### What is expected
The reply should hold every record, copied exactly, and none of the pictures.

### Extracted records

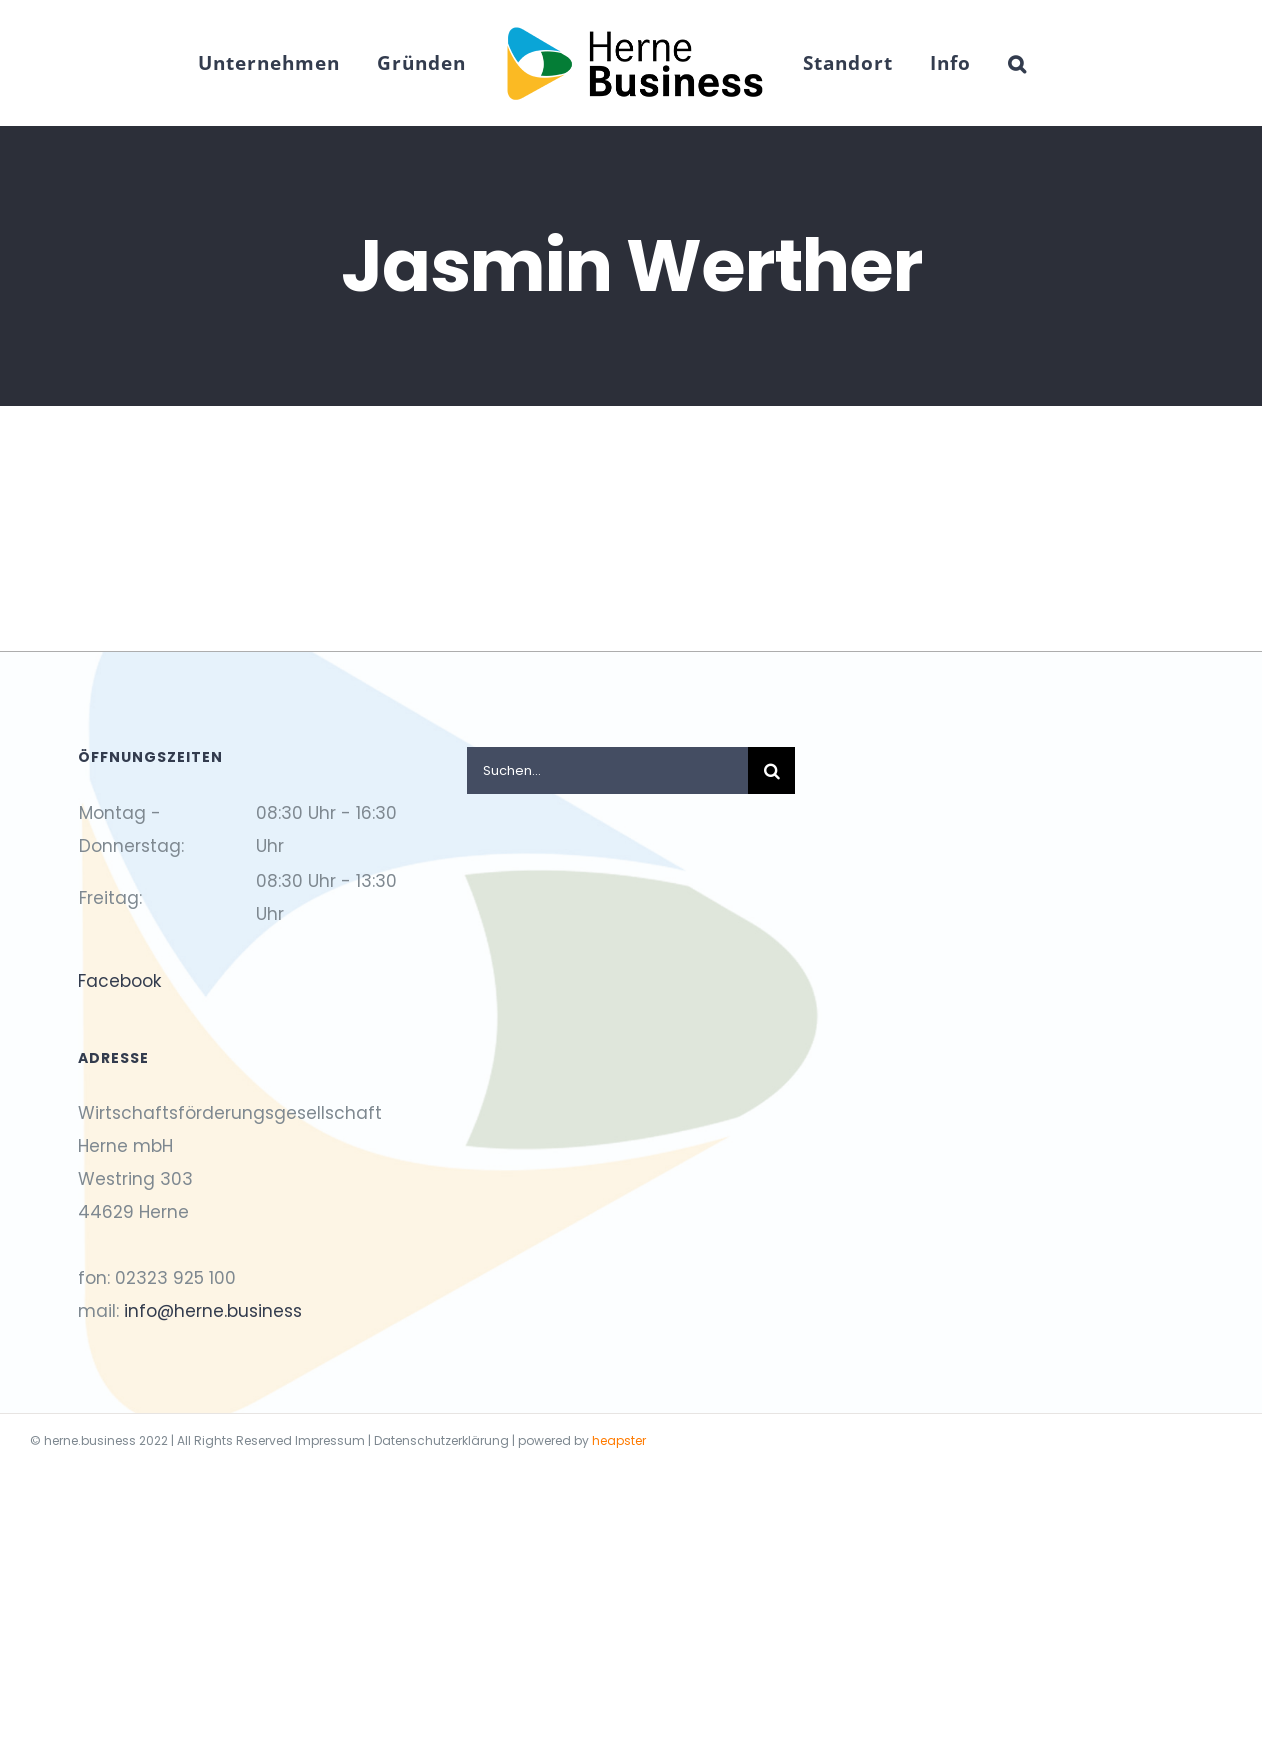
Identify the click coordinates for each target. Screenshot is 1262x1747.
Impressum (330, 1440)
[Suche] (771, 770)
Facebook (119, 981)
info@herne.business (213, 1311)
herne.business (90, 1440)
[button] (1017, 63)
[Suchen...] (608, 770)
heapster (619, 1440)
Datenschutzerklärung (441, 1440)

### Response area
Identify the click coordinates for each target. Screenshot is 1262x1747.
Impressum (330, 1440)
[Suche] (771, 770)
Facebook (119, 981)
info@herne.business (213, 1311)
herne.business (90, 1440)
[button] (1017, 63)
[Suchen...] (608, 770)
heapster (619, 1440)
Datenschutzerklärung (441, 1440)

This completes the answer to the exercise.